*Data*
Start of Block

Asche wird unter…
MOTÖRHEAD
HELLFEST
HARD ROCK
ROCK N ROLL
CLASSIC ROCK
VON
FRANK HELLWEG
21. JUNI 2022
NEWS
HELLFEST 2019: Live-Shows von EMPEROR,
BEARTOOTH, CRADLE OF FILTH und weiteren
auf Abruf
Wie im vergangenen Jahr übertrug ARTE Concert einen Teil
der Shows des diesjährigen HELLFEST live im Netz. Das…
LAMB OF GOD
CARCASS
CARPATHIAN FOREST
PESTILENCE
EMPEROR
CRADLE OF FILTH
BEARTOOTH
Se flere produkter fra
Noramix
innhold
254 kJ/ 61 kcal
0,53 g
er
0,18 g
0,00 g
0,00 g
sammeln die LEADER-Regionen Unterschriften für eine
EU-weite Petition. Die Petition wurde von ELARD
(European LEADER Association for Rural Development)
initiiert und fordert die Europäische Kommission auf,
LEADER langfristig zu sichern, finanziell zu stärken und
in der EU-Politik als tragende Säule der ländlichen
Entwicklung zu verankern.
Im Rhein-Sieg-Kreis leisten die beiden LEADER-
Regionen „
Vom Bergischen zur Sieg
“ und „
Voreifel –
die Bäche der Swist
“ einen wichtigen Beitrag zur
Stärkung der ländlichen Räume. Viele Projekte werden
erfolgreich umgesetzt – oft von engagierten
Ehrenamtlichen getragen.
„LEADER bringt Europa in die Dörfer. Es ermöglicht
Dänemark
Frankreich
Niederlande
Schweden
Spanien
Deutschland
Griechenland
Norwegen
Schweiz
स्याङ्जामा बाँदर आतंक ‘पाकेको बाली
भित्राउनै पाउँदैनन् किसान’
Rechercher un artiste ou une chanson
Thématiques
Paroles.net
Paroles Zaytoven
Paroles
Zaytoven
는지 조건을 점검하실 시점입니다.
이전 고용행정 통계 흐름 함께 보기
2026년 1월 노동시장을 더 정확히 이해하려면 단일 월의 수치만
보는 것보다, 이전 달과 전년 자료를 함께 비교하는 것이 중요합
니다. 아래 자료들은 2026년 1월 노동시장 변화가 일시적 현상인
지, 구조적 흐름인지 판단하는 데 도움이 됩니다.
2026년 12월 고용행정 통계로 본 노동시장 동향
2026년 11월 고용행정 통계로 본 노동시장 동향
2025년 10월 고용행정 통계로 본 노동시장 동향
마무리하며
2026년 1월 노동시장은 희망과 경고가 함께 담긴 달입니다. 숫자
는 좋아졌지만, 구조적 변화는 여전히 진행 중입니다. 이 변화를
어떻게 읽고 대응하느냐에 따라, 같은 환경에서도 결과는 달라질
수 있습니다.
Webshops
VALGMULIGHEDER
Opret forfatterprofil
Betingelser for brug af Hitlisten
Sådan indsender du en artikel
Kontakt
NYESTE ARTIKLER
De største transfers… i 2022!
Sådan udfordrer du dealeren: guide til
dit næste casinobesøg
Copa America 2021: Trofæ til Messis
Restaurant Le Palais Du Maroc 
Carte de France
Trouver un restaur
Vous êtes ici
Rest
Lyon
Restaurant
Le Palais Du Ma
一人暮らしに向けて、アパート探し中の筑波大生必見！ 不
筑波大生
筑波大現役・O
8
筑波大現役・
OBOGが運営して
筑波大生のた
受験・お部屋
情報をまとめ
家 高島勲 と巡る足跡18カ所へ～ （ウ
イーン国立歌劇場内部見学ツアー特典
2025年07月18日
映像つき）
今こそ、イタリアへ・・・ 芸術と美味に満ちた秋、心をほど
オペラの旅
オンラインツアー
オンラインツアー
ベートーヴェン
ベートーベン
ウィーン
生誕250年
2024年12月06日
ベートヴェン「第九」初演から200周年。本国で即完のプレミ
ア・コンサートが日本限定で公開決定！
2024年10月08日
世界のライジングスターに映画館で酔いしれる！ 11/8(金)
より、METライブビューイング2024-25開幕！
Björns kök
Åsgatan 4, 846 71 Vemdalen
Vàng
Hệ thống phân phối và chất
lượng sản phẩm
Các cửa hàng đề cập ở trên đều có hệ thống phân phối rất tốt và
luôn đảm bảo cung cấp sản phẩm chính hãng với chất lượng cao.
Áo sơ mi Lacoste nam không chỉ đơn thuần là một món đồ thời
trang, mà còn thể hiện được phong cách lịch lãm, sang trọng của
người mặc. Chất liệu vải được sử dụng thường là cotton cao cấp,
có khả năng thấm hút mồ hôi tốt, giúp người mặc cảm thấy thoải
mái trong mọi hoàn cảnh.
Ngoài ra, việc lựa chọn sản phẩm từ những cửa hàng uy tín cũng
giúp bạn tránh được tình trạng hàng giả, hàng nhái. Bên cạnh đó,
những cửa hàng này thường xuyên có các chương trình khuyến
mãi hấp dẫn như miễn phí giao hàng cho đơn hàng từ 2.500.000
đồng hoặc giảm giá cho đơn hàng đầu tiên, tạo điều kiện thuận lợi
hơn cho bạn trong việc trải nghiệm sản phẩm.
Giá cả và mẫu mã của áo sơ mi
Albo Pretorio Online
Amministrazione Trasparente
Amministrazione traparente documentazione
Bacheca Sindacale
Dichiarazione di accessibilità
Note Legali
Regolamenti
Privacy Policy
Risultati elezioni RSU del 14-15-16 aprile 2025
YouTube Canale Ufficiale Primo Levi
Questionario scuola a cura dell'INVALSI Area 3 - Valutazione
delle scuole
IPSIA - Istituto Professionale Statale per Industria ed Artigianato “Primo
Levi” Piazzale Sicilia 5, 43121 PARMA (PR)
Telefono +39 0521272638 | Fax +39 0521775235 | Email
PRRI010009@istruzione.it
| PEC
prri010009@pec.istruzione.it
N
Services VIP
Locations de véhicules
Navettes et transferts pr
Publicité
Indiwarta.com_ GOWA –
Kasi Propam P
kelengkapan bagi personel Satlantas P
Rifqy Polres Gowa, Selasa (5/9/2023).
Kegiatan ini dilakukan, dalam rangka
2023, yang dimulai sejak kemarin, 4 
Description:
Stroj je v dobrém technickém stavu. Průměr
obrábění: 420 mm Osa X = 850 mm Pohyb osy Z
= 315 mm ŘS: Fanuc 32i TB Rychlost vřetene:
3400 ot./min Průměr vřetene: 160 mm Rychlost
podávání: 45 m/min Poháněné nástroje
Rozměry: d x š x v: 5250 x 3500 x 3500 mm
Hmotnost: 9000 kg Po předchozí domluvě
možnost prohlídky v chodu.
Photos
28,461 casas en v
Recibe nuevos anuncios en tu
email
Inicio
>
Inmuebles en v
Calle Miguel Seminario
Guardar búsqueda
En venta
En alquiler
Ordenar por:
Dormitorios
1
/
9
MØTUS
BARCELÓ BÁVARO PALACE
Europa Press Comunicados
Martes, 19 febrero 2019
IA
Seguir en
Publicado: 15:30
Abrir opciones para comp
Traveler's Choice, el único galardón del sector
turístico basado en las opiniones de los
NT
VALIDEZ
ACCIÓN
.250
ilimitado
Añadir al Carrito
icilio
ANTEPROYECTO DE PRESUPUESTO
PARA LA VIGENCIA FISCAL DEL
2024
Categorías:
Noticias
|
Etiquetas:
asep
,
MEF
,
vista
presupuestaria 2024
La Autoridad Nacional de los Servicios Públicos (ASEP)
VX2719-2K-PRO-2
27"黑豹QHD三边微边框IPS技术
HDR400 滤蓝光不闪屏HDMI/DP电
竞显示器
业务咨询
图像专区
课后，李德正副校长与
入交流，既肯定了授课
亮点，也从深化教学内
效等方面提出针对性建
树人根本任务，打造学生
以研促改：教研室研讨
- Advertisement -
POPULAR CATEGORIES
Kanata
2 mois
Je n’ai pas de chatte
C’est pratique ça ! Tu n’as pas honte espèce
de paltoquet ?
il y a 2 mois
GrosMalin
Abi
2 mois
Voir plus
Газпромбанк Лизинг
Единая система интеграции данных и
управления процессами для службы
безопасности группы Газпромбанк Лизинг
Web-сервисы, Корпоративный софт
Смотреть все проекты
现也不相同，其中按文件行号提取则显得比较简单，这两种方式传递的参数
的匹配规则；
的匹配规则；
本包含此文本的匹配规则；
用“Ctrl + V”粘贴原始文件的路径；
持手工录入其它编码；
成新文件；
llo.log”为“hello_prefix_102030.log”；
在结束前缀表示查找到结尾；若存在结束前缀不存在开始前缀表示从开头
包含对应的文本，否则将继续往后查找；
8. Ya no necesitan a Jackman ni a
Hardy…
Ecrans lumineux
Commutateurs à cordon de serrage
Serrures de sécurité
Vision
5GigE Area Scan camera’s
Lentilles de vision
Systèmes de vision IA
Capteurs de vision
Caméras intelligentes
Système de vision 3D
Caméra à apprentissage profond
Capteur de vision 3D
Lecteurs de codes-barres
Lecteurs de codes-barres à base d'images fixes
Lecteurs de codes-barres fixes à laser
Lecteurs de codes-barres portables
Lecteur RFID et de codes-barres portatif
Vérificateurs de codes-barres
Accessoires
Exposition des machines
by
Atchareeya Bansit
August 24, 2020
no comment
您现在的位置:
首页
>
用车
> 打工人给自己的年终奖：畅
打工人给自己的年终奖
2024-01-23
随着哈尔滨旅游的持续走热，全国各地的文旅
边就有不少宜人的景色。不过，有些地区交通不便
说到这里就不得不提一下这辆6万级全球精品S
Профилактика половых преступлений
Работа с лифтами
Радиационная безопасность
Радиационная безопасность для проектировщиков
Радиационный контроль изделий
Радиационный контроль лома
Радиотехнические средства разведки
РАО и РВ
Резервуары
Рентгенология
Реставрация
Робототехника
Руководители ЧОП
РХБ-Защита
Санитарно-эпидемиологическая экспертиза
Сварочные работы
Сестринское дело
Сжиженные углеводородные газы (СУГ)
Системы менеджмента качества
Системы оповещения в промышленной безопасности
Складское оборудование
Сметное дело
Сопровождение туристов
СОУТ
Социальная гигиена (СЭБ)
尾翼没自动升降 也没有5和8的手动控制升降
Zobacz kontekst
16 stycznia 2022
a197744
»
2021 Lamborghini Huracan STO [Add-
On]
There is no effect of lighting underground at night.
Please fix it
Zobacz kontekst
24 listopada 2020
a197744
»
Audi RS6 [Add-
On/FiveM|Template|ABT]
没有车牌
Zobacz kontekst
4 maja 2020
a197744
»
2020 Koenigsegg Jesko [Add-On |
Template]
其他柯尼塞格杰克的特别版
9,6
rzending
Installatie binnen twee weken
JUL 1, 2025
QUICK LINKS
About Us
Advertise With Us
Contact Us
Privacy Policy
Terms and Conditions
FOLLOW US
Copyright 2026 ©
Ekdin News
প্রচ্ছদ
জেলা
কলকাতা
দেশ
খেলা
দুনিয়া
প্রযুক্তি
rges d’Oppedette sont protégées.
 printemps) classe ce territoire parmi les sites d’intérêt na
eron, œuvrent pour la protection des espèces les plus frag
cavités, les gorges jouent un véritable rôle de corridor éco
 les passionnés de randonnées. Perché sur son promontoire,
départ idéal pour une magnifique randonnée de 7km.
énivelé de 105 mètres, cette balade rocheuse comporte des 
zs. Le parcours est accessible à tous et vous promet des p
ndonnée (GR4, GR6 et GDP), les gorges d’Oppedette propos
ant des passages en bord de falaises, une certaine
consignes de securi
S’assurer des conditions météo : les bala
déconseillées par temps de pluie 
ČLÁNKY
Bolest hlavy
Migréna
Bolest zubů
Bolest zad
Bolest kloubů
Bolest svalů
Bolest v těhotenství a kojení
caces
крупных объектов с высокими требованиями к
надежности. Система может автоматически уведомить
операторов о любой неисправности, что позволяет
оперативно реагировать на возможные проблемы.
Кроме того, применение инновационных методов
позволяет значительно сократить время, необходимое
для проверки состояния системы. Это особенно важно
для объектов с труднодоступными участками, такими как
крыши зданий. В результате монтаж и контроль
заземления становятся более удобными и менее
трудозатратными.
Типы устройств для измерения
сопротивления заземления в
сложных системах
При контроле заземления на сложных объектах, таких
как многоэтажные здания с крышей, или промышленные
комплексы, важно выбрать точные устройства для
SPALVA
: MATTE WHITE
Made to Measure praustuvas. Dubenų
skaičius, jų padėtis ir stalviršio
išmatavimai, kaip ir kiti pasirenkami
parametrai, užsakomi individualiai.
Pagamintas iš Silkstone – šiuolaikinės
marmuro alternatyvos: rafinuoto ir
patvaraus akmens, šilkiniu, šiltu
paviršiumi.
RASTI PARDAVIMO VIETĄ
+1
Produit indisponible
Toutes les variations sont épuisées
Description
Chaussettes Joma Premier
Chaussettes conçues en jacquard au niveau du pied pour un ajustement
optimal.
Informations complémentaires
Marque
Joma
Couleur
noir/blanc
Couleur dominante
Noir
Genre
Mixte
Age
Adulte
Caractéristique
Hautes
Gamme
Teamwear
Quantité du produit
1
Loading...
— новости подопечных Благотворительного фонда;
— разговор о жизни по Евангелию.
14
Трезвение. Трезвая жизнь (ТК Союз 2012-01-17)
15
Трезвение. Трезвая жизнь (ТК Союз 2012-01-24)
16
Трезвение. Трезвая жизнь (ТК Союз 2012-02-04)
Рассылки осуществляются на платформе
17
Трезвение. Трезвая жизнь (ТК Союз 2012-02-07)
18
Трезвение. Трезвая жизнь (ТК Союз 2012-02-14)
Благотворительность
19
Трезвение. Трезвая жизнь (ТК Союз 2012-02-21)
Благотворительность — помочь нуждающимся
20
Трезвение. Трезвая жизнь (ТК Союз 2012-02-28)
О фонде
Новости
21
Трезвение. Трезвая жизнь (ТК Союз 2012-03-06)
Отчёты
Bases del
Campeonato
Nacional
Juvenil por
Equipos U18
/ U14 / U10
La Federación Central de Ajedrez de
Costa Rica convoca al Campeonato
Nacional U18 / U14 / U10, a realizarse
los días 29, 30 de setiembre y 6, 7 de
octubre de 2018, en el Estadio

End of Block

Please copy, word for word, every line from the first line of the records through the line containing "Deutschland", with both of those lines included and nothing else.

*Result of the task*
Asche wird unter…
MOTÖRHEAD
HELLFEST
HARD ROCK
ROCK N ROLL
CLASSIC ROCK
VON
FRANK HELLWEG
21. JUNI 2022
NEWS
HELLFEST 2019: Live-Shows von EMPEROR,
BEARTOOTH, CRADLE OF FILTH und weiteren
auf Abruf
Wie im vergangenen Jahr übertrug ARTE Concert einen Teil
der Shows des diesjährigen HELLFEST live im Netz. Das…
LAMB OF GOD
CARCASS
CARPATHIAN FOREST
PESTILENCE
EMPEROR
CRADLE OF FILTH
BEARTOOTH
Se flere produkter fra
Noramix
innhold
254 kJ/ 61 kcal
0,53 g
er
0,18 g
0,00 g
0,00 g
sammeln die LEADER-Regionen Unterschriften für eine
EU-weite Petition. Die Petition wurde von ELARD
(European LEADER Association for Rural Development)
initiiert und fordert die Europäische Kommission auf,
LEADER langfristig zu sichern, finanziell zu stärken und
in der EU-Politik als tragende Säule der ländlichen
Entwicklung zu verankern.
Im Rhein-Sieg-Kreis leisten die beiden LEADER-
Regionen „
Vom Bergischen zur Sieg
“ und „
Voreifel –
die Bäche der Swist
“ einen wichtigen Beitrag zur
Stärkung der ländlichen Räume. Viele Projekte werden
erfolgreich umgesetzt – oft von engagierten
Ehrenamtlichen getragen.
„LEADER bringt Europa in die Dörfer. Es ermöglicht
Dänemark
Frankreich
Niederlande
Schweden
Spanien
Deutschland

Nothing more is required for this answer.